Your instructions: Copy every record below exactly as written, but leave out the pictures.

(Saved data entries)

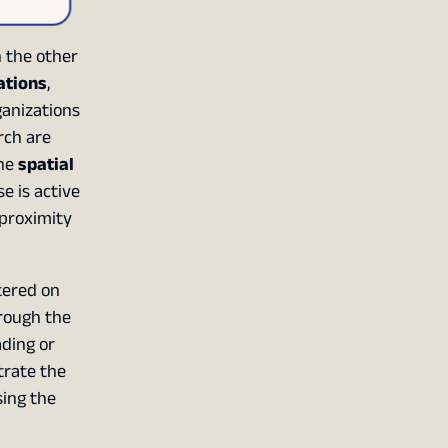
 the other
ations
,
ganizations
rch are
the
spatial
se is active
 proximity
tered on
hrough the
ading or
trate the
sing the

Task response:
 the other
ations
,
ganizations
rch are
the
spatial
se is active
 proximity
tered on
hrough the
ading or
trate the
sing the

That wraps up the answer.